This Friday, the president of U.S, Joe Biden, will reach Atlanta – a city mourned by the shootings of three massage parlors this week – to denounce a rise in violence against the Asian community across the country.

The visit to this great city in the southern United States was planned as a tour focused on the pandemic and the massive stimulus plan approved by Congress, but the massacre that shocked the United States altered the agenda.

Biden will travel accompanied by the vice president Kamala Harris, who will meet representatives of the Asian and Pacific Islander communities in the afternoon and will deliver a speech at Emory University.

They will meet with state legislators and community representatives to hear about the impact of the incident on the community and hear their perspective.” Explained press secretary Jen Paski.

Biden will use the occasion to reiterate his commitment to combat the “xenophobia, intolerance and hatred”.

To denounce the violence against this community, the Democratic president ordered the flags to be placed at half mast until Monday to honor the eight victims of the massacre, six of them of Asian origin, who were killed by a 21-year-old white man.

Biden acknowledged that regardless of the motivations of the perpetrator of the shooting – which are not clear – he understands that people of Asian origin are restless and that several incidents in recent months are very “worrying.”

Growing hostility

Arrested after opening fire on three massage parlors in Atlanta and its suburbs, Robert Aaron Long acknowledged his responsibility and now faces murder charges.

But when questioned, he denied any racist motivation and said he had an addiction to sex and that he sought to eradicate “temptation.”

His motives continue to be investigated, but he does not appear to have had a racist motivation.” FBI Director Chris Wray told NPR radio.

But for the Asian community, very moved by the events, this shooting is part of a wave of incidents characterized by increasing hostility and racism towards them since the beginning of the pandemic.

White supremacism kills us.” Stephanie Cho, from the organization of Asian Americans for Justice in Atlanta, told AFP.

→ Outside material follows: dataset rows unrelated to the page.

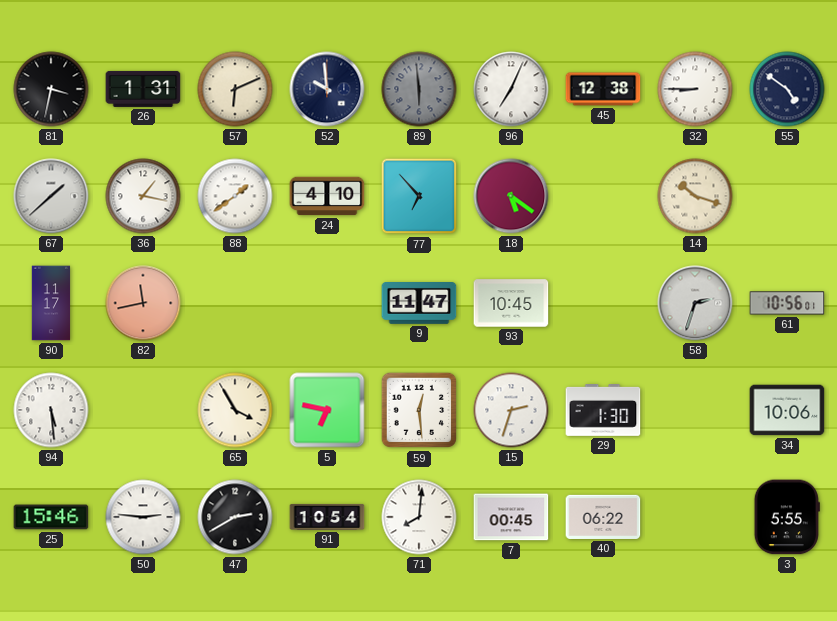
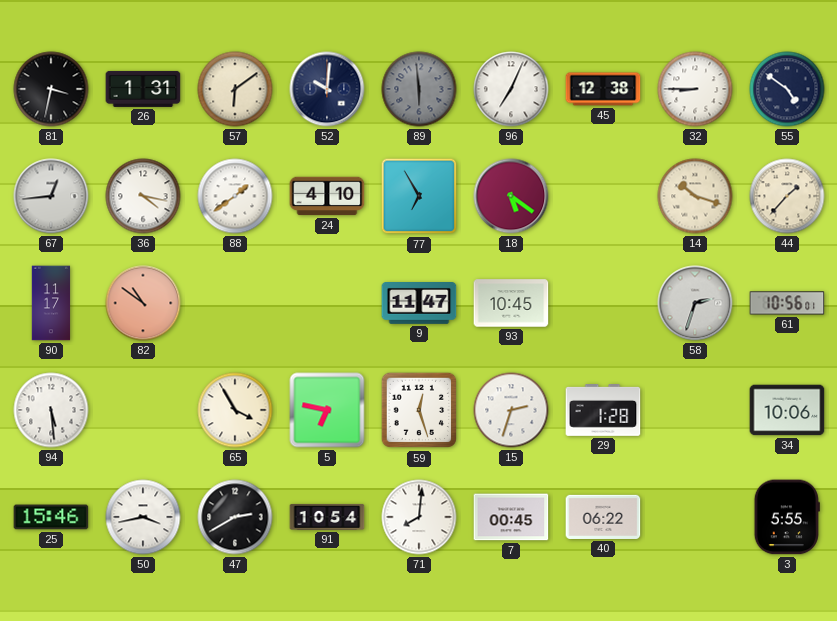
57: 6:11 -> 6:09
52: 9:59 -> 10:01
67: 1:38 -> 12:44
36: 1:17 -> 4:17
77: 6:53 -> 6:55
44: none -> 1:37
82: 11:43 -> 10:51
59: 12:29 -> 12:27
29: 1:30 -> 1:28
50: 2:46 -> 3:43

The association Stop AAPI Hate (End to hatred against the Americans of Asian origin and of the islands of the Pacific) throughout this year there were more than 3,800 threats and incidents against this group.

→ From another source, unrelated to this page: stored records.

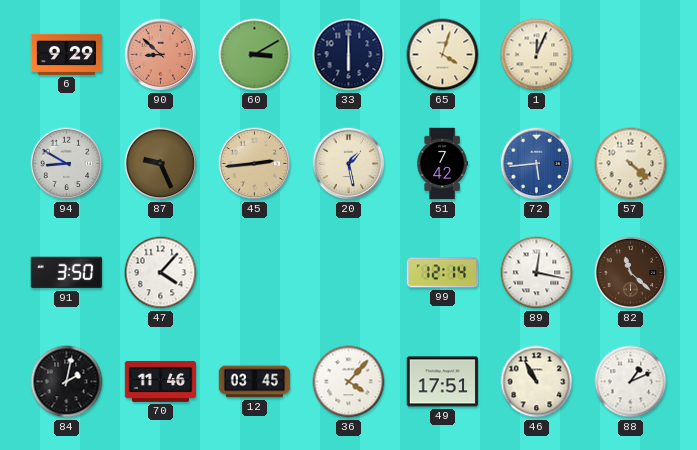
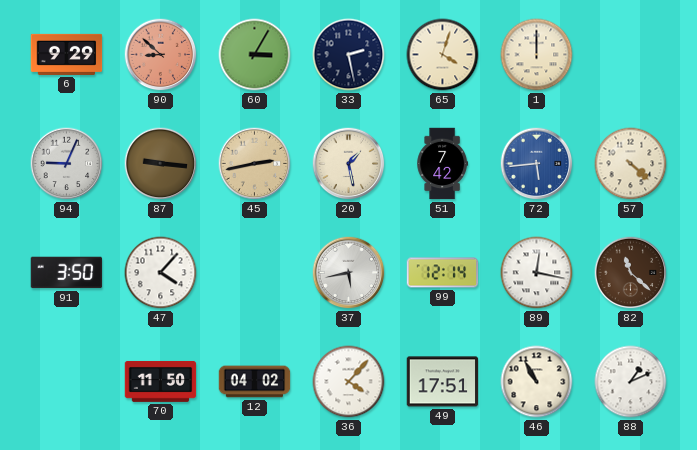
60: 3:10 -> 3:05
33: 6:00 -> 2:28
1: 12:04 -> 12:00
94: 8:50 -> 9:04
87: 9:26 -> 9:16
45: 2:44 -> 2:43
37: none -> 5:43
84: 2:02 -> none
70: 11:46 -> 11:50
12: 03:45 -> 04:02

Former Democratic candidate Andrew Yang called on the government to recognize the racist nature of these attacks.

They are attacked for their race. We know that and we have to start acting accordingly.” He said at a rally in New York.

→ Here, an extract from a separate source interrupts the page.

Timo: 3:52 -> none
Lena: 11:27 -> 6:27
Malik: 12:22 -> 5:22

Yang, a successful businessman, said that he grew up under a veil of invisibility, also the object of ridicule and contempt, in a story in which with a trembling voice he related that this hostility was transformed in a way “deadly, virulent and hateful”.

Anti-racism activists and Democrats hold former Republican President Donald Trump responsible for fueling the problem for his rhetoric of the pandemic and for the use of expressions such as “chinese virus” and the constant references to the Chinese town of Wuhan, where the new coronavirus was first detected.

To respond to the concerns, several large cities such as Chicago and Los Angeles pledged to reinforce the police presence in neighborhoods with a large population of Asian origin.